Basing herself in The Bronx, New York, alongside her fellow marathon runner and husband Worku Beyi, she began to compete in road races in the United States in 2009. She won the Fairfield Half Marathon in June and in July she was the runner-up in the women's section of the Buffalo 4-Mile Chase, That September she won the Charleston Distance Classic 15-miler and then made her debut over the marathon, winning on her first try at the Quad Cities Marathon with a time of 2:44:22 hours. Two months later she ran at the New York City Marathon and came seventh, significantly improving her best time to 2:35:54 hours. In an untraditional decision for an elite runner, she ran her third marathon in the space of three months at the California International Marathon and she won the race in a time of 2:32:17 hours.

She began 2010 with a personal best of 1:12:50 hours to win at the Naples Half Marathon and a win at the National Marathon to Fight Breast Cancer in Jacksonville Beach followed soon after. She extended her winning streak to seven straight wins by taking the women's titles at the Broad Street Run, Newport 10000, UAE Healthy Kidney 10K, Grandma's Marathon (with a personal best run of 2:31:35), and the Fairfield Half Marathon. She was tenth at the Peachtree Road Race on July 4, but returned to her winning ways at the Buffalo 4-Miler and Chris Thater Memorial 5K. Deba secured her third marathon win of the year at the Twin Cities Marathon in Minneapolis in October, running a personal best of 2:27:23 hours and beating second placed Svetlana Ponomarenko by almost eight minutes. She returned to the major race at the 2010 New York City Marathon and came tenth, although her time of 2:29:55 hours was her second run under the 2:30:00-mark.

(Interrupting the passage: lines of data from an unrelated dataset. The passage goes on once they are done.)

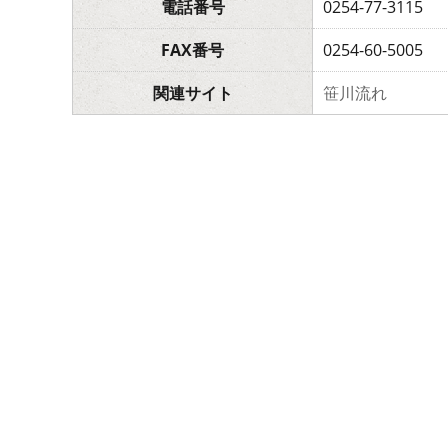
電話番号
0254-77-3115
FAX番号
0254-60-5005
関連サイト
笹川流れ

As in the previous year, she closed the season at the California Marathon and she retained her title, bringing her yearly tally to four marathon wins in five appearances.

==2011==
At the beginning of 2011, Deba defeated pre-race favourite Mare Dibaba to win the Los Angeles Marathon. She took a second straight victory at the Newport 10000 and then repeated that feat at the Healthy Kidney 10K in New York. She started the San Diego Marathon with a quick pace and reached the halfway marker in 1:09:53 hours. Her second half was not as fast but she still won the race in a new personal best of 2:23:31 hours – a time that also beat Joan Benoit's record for the fastest marathon in California, set at the 1984 Olympic marathon more than 26 years earlier. Deba had also surpassed the best time set by her husband, who remarked: "I will try harder to get the record back. I will not sleep anymore". Two months later she came third at the Beach to Beacon 10K. She placed second at the 2011 New York City Marathon with her new personal best, 2:23:19 hours.

==2012==
She was set to compete at the 2012 Boston Marathon but was a late withdrawal due to a foot injury. She returned to competition in 2013 at the Houston Marathon and her run of 2:24:26 hours was enough for second place behind Merima Mohammed.

==2014==
In 2014, Deba ran the New York Half in 1:08:59, and won the 2014 Boston Marathon in 2:19:59, a title awarded in December 2016 after Rita Jeptoo was disqualified over doping. In April 2024, The Wall Street Journal reported she was still awaiting payment of the winner's prize money for her first place finish in that event, as well as the bonus for setting the women's course record. In May 2024, businessman Doug Guyer paid the missing prize money after reading the Journal article and urged Marathon organizers to pay the remaining bonus.

On November 2, 2014, Deba placed 9th among the women's field in the TCS New York City Marathon with a time of 2:31:40.

==2015==
In 2015, Deba finished third in the Boston Marathon with a time of 2:25:09.